‘Miami Medical’

| Cadenza Reporter

Miami Medical

From Jeffrey Lieber, the co-creator of “Lost,” and Jerry Bruckheimer, executive producer of “CSI” and the “Pirates of the Caribbean” films, comes “Miami Medical,” CBS’s newest medical drama. The pilot starts with a bang—a restaurant explodes, and a young couple is sent to one of the top trauma hospitals in the country, a place described as the “last seconds for a doctor to save your soul.” The group of expert doctors who comprise the main ensemble, The Alpha Team, must deal with an onslaught of rapid-fire, life-or-death cases. The group is thrown for a loop when Dr. Matthew Proctor (a Dr. House-esque narcissist) comes down from Baltimore, where he had been working private practice. Dr.
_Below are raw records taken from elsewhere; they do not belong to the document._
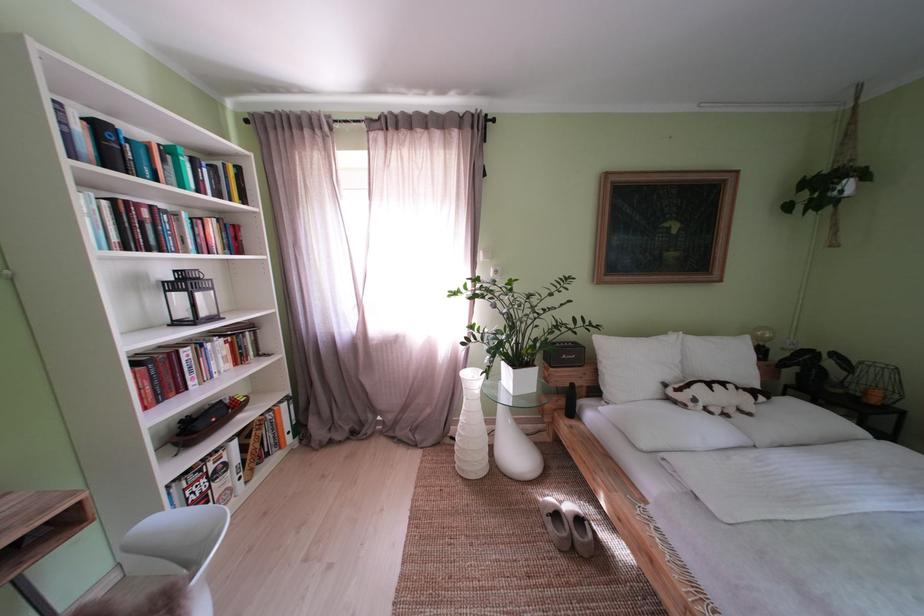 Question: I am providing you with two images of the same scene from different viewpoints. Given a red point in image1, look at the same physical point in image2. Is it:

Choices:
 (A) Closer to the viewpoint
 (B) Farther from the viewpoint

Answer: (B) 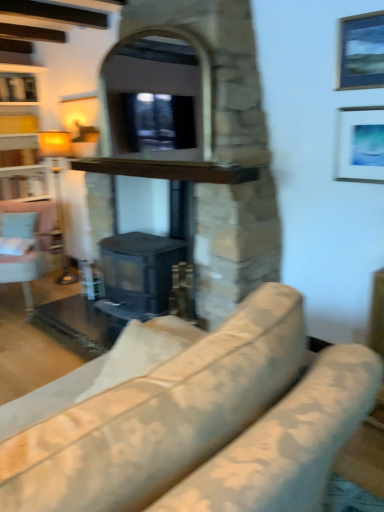 Question: From the image's perspective, would you say brown wooden shelf at center is shown under matte white picture frame at upper right, arranged as the first picture frame when ordered from the bottom?

Choices:
 (A) yes
 (B) no

Answer: (B)

Question: Considering the relative positions of brown wooden shelf at center and matte white picture frame at upper right, acting as the second picture frame starting from the top, in the image provided, is brown wooden shelf at center to the right of matte white picture frame at upper right, acting as the second picture frame starting from the top, from the viewer's perspective?

Choices:
 (A) yes
 (B) no

Answer: (B)

Question: Is brown wooden shelf at center positioned beyond the bounds of matte white picture frame at upper right, arranged as the first picture frame when ordered from the bottom?

Choices:
 (A) no
 (B) yes

Answer: (B)

Question: Is brown wooden shelf at center wider than matte white picture frame at upper right, acting as the second picture frame starting from the top?

Choices:
 (A) yes
 (B) no

Answer: (A)

Question: Can you confirm if brown wooden shelf at center is shorter than matte white picture frame at upper right, arranged as the first picture frame when ordered from the bottom?

Choices:
 (A) yes
 (B) no

Answer: (A)

Question: Considering the relative positions of brown wooden shelf at center and matte white picture frame at upper right, acting as the second picture frame starting from the top, in the image provided, is brown wooden shelf at center behind matte white picture frame at upper right, acting as the second picture frame starting from the top,?

Choices:
 (A) no
 (B) yes

Answer: (B)

Question: Is there a large distance between metallic silver picture frame at upper right, the 2th picture frame positioned from the bottom, and floral fabric couch at center?

Choices:
 (A) yes
 (B) no

Answer: (A)

Question: Is metallic silver picture frame at upper right, the 2th picture frame positioned from the bottom, not inside floral fabric couch at center?

Choices:
 (A) no
 (B) yes

Answer: (B)

Question: Is metallic silver picture frame at upper right, the 2th picture frame positioned from the bottom, thinner than floral fabric couch at center?

Choices:
 (A) yes
 (B) no

Answer: (A)

Question: From the image's perspective, would you say metallic silver picture frame at upper right, the first picture frame viewed from the top, is positioned over floral fabric couch at center?

Choices:
 (A) no
 (B) yes

Answer: (B)

Question: Is the surface of metallic silver picture frame at upper right, the first picture frame viewed from the top, in direct contact with floral fabric couch at center?

Choices:
 (A) yes
 (B) no

Answer: (B)

Question: Is metallic silver picture frame at upper right, the first picture frame viewed from the top, positioned in front of floral fabric couch at center?

Choices:
 (A) no
 (B) yes

Answer: (A)

Question: Does brown wooden shelf at center have a greater height compared to matte yellow lampshade at left?

Choices:
 (A) no
 (B) yes

Answer: (A) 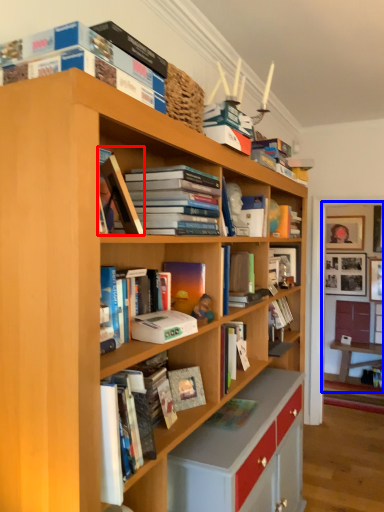 Question: Among these objects, which one is farthest to the camera, book (highlighted by a red box) or bookstore (highlighted by a blue box)?

Choices:
 (A) book
 (B) bookstore

Answer: (B) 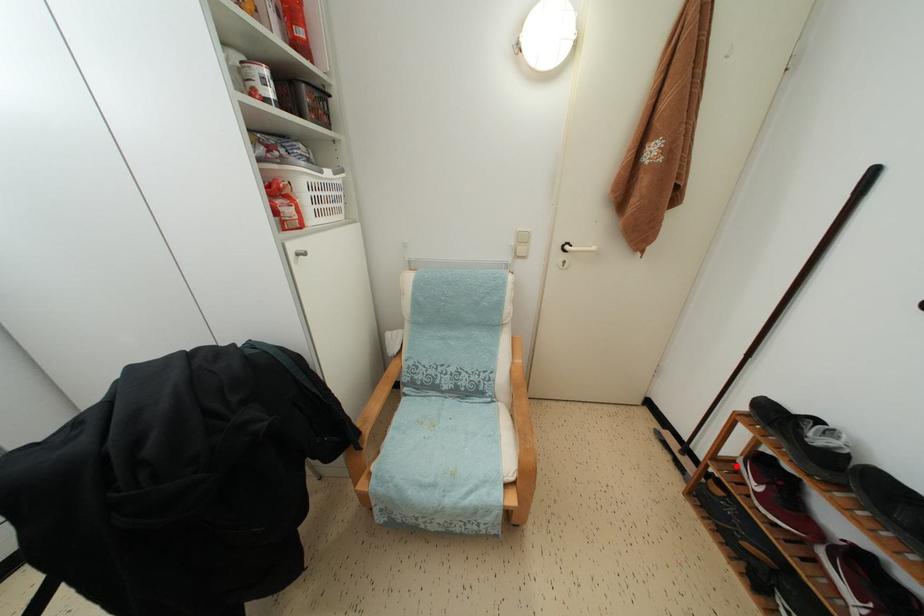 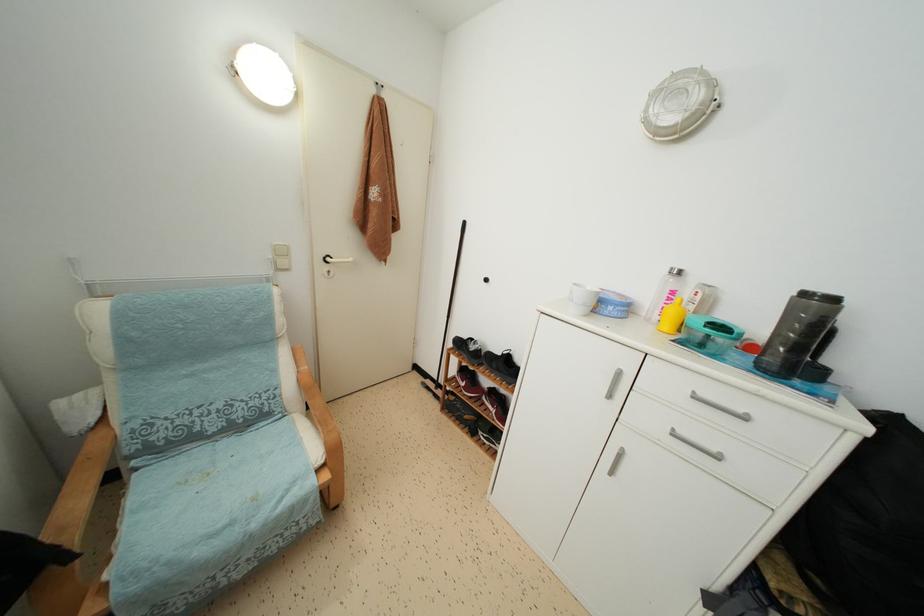 The point at the highlighted location is marked in the first image. Where is the corresponding point in the second image?

(457, 383)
Proctor, played by the charming Jeremy Northam (The Tudors, Gosford Park), acts as the anchor of the show filled with crazed characters who are otherwise spinning into oblivion. The cast also includes Mike Vogel (of “Poseidon”) as playboy doctor Christopher Deleo, Lana Parillo as Dr. Eva Zambrano, Elisabeth Harnois as Dr. Serena Warren and Omar Gooding (Cuba Gooding Jr.’s younger brother) as Tuck Brody.

There are romantic subplots and battles over territory, but nothing unexpected for the world of medical drama. The best parts of the show are the scenes between Elisabeth Harnois and Jeremy Northam, both in terms of acting and character development. And if Bruckheimer develops the relationship between the two (as I suspect he will), the show has true potential.

At the same time, though, “Miami Medical” is “ER” shot like “24” (one of my main criticisms). The camera work during action sequences is dizzying, reminiscent of the style of the “Bourne” series. Each episode begins like “House” or “Law and Order,” with a short introduction depicting the patient and the reason for his visit to the trauma center.

Beneath its sleek façade, “Miami Medical” has glimmers of a complex drama that explores a life of unrelenting stress. About 20 percent of the show is composed of nonsense medical dialogue, 40 percent is action, 30 percent is melodrama, and 10 percent is poignant, well-written dialogue. But overall, the show covers territory that has already been explored in “ER,” “Grey’s Anatomy,” “House” and a slew of other medical dramas. As for its popularity, the show is doing well, ratings-wise.

For its April 3 debut, it pulled in 7.6 million viewers, which leads me to believe it will be a hit. I’m ambivalent about whether I myself would watch it. It’s the type of show that you can watch sporadically and still follow without missing a beat. If there were a marathon of “Miami Medical” on a Sunday, and you had some time to kill, I might suggest it. Otherwise, skip it.